Jubilee (1966) is a historical novel written by Margaret Walker, which focuses on the story of a biracial slave during the American Civil War. It is set in Georgia and later in various parts of Alabama in the mid-19th century before, during, and after the Civil War.

==Plot summary==
Jubilee is the semi-fictional story of Vyry Brown, based on the life of author Margaret Walker's great-grandmother, Margaret Duggans Ware Brown. Vyry Brown is a mixed-race slave—the unacknowledged daughter of her master—who is born on the Dutton plantation in Georgia. The novel follows her experiences from early childhood to adult life.
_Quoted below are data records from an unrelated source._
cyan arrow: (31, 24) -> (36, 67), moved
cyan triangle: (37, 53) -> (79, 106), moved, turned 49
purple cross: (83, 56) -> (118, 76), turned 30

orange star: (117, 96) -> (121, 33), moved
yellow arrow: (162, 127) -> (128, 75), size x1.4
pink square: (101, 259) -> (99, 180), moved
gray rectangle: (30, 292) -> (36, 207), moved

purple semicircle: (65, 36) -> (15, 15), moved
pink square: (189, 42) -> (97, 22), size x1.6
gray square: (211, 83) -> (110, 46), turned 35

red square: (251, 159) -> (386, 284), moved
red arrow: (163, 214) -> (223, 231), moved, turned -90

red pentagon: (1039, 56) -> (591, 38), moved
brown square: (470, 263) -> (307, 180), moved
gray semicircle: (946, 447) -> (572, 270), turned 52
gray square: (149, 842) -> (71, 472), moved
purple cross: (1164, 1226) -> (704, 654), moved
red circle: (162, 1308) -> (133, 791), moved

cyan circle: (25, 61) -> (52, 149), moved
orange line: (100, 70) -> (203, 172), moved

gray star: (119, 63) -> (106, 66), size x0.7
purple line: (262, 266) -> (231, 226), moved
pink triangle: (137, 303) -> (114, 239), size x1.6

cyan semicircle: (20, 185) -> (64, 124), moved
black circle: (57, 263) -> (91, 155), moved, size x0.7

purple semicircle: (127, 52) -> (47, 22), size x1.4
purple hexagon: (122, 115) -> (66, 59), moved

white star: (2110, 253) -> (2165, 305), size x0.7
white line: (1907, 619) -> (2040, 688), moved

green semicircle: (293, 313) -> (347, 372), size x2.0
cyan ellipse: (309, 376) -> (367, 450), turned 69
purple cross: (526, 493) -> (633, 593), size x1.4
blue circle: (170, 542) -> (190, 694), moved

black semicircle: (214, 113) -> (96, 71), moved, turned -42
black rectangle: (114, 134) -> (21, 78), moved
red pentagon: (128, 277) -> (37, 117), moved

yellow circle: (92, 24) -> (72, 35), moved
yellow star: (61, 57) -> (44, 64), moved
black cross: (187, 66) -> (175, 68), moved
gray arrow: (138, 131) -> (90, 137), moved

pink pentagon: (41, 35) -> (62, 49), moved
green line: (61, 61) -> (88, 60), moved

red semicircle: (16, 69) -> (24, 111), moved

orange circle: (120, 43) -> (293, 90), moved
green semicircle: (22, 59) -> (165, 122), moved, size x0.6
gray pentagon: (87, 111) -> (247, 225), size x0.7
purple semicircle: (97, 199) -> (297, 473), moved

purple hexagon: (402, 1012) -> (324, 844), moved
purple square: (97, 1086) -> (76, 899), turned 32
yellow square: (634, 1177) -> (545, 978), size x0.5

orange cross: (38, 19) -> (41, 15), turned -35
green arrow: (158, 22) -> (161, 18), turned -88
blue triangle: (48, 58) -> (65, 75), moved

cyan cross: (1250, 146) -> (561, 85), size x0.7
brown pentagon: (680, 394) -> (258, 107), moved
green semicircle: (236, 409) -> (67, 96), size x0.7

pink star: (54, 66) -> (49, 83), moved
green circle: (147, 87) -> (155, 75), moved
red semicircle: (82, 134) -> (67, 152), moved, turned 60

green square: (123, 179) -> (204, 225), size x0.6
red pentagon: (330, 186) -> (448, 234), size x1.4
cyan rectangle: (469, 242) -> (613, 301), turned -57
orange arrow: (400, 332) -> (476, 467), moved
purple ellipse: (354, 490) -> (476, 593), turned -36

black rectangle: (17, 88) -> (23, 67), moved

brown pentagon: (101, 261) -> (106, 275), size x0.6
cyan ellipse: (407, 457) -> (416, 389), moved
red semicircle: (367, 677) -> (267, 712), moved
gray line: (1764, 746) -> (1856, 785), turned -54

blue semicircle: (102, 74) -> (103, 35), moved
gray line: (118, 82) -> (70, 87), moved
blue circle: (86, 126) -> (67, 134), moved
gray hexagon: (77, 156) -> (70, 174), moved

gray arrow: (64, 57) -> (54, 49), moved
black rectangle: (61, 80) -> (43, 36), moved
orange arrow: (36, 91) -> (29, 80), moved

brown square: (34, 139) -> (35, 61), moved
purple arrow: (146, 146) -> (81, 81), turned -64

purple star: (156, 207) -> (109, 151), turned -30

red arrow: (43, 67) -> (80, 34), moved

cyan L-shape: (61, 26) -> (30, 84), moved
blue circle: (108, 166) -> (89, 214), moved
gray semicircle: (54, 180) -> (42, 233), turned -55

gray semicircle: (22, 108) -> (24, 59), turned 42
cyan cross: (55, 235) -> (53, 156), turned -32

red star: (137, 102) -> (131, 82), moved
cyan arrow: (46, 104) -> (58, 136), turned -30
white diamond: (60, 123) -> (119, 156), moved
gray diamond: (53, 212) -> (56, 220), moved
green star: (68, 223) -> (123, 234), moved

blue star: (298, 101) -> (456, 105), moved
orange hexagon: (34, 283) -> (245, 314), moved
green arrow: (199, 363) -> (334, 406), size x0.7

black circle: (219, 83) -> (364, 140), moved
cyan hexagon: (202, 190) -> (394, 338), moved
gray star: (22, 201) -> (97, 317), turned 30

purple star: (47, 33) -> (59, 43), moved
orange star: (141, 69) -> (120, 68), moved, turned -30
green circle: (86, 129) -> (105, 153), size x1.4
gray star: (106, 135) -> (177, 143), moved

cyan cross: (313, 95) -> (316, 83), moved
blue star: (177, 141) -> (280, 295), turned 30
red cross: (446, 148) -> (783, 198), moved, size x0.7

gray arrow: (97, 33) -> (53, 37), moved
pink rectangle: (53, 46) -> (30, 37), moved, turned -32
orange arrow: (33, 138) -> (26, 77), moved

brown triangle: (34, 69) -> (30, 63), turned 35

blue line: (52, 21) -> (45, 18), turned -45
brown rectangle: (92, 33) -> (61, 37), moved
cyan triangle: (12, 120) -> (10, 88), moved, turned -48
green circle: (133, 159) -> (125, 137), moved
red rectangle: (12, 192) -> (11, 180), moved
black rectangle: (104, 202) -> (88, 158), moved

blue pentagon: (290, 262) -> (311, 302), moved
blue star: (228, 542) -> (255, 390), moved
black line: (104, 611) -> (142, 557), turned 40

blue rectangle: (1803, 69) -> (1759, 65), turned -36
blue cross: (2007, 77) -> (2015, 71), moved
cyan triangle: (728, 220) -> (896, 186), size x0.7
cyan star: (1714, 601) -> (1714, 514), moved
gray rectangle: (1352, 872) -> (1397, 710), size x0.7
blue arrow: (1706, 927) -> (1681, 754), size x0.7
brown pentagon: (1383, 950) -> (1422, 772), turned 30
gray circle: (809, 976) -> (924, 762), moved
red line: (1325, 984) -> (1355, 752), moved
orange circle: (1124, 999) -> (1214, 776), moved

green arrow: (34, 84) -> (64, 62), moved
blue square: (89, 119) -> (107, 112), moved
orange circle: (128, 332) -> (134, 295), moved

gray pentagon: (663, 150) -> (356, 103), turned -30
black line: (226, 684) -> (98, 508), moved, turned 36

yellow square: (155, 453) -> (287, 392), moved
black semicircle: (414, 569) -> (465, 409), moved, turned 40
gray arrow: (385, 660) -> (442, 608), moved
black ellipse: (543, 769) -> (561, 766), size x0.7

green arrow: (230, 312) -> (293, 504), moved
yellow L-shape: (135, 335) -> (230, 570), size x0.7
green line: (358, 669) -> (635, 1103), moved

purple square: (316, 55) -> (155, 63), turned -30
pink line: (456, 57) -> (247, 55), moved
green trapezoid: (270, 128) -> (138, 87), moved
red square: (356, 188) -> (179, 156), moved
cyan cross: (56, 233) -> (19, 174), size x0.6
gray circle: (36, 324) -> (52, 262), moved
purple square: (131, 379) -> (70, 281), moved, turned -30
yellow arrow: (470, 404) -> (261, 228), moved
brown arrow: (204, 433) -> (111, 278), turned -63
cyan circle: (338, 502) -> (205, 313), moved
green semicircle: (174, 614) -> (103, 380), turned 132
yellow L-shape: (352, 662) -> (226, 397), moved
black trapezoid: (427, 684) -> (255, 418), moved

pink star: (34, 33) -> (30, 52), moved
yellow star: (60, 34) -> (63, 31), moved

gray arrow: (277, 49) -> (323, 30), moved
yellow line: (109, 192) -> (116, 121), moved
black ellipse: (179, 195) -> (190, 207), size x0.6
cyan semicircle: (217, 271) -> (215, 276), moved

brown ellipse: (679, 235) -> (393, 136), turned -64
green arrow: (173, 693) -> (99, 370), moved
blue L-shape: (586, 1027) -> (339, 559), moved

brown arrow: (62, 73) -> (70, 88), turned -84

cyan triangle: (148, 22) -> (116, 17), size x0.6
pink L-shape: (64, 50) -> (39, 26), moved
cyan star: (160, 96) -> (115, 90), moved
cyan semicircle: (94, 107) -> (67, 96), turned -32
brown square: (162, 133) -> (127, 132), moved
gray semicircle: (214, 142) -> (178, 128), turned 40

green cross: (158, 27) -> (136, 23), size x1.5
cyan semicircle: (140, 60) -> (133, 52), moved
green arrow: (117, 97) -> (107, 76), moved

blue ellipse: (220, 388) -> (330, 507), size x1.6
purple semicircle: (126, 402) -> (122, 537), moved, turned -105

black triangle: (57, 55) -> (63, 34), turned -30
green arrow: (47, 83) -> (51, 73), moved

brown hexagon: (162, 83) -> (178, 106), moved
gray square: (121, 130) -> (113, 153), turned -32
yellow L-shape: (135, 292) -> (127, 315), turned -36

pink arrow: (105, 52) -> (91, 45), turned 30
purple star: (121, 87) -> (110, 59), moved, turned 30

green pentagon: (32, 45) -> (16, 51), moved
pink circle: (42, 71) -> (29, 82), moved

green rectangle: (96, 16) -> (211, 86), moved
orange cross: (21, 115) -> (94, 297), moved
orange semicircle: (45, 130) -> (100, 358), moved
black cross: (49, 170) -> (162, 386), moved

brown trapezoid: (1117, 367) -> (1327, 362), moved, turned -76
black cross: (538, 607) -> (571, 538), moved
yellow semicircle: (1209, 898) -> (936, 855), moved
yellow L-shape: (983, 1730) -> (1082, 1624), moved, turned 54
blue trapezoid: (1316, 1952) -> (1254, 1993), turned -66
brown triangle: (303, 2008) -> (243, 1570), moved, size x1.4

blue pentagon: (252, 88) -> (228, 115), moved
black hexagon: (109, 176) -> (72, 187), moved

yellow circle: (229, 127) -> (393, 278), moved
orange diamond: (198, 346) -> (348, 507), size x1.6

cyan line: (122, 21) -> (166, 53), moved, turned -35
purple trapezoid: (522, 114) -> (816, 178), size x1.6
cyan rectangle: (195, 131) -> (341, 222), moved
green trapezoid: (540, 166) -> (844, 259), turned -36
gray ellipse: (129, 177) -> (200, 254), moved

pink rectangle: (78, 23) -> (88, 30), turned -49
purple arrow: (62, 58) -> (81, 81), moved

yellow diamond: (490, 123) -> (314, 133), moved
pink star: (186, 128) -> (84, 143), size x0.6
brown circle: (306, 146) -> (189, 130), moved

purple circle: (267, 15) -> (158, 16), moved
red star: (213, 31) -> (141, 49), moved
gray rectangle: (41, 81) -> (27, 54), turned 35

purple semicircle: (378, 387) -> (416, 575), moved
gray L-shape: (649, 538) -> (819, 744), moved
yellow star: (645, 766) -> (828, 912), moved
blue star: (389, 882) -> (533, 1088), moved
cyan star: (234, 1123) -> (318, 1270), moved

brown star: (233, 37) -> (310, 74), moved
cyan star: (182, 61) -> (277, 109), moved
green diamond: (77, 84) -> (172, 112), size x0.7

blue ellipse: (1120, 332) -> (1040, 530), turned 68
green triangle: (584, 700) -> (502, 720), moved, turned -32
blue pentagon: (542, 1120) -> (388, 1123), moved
The story of Vyry's life in the novel spans three major periods of American history: Slavery, the Civil War, and Reconstruction.

==Characters==
- Sis Hetta—Vyry's mother. A slave who is regularly raped by slave owner John Dutton, she dies in the novel's opening chapter at the age of 29, when Vyry is a very small child; she has 15 children.
- Caline, May Liza, and Lucy—servants in the big house who work with Aunt Sally and Vyry. Lucy is Vyry's older half sister, by Hetta's slave husband. After being beaten and branded for running away, Lucy succeeds in escaping to freedom.
- John Morris Dutton—"Marse" or "Marster John," owner of the Dutton Plantation. His slave mistress, Sis Hetta, is Vyry's mother. He never recognizes Vyry as his offspring and refuses to set her free by letting her marry a freedman, instead promising to set her free in his will – a promise that never materializes. Later embarks on a political career, and dies from injuries in carriage accident.
- Miss Salina—"Big Missy", the wife of Marse John and mother of his two legitimate children. She is cruel to the slaves, particularly to Vyry, whose obvious descendance from her husband is an affront to herself and her daughter Lillian, born at the same time as Vyry.
- Vyry—Elvira Dutton, the protagonist of the novel. She is a dynamic main character. Vyry is the daughter of Sis Hetta, who dies as the novel opens, and her master, John Dutton. She is a slave, but her skin is so fair she can "pass" as white. She is a solemn, generous woman who in the course of her life acquires many skills that will be essential to her survival, while rendering service to others: she is an herborist, a cook, a seamstress and a midwife.
- Aunt Sally—a house slave on the Dutton Plantation. She is the cook and teaches Vyry her recipes. She acts as a mother to Vyry.
- Grandpa Tom—a black slave who works on the Dutton Plantation. One day he refuses to let Grimes use one of Dutton's finest horses for field work, and is whipped to death by the irate overseer.
- Randall Ware—a literate black freedman and a blacksmith. Despite being born free, his liberty is legally conditional on the support of a white "guardian". He promises to marry Vyry and buy her freedom, but Marse John won't permit it. At the onset of the Civil War he joins the Union troops, and the couple are separated.
- Jim, Minna, and Harry—Vyry's children.
- Miss Lillian—"the little Missy", the daughter of Marse John and Salina. She is about the same age as Vyry, her unacknowledged half sister, whom she strongly resembles. She and Vyry play together when they are little, but Missy Salina eventually separates them when neighbors remark on their resemblance. Unlike her mother, she is not cruel but gullible and easily manipulated. She has two children with Kevin, named Robert and Susan.
- Ed Grimes—the overseer on the Dutton Plantation. A white man of poor origin, he is little higher than the slaves on the social ladder, but works them and punishes them mercilessly, killing Grandpa Tom. When the plantation falls into ruin during the war, he joins the Confederate Army and later seems to be among the Klansmen who drive Randall Ware from his smithy.
- Innis Brown—a slave freed by the war. He meets Vyry at the war's end, protects her from an attacker, and marries her legally as Randall Ware is not present. He is a caring husband, but ultimately alienates his stepson Jim by overworking him.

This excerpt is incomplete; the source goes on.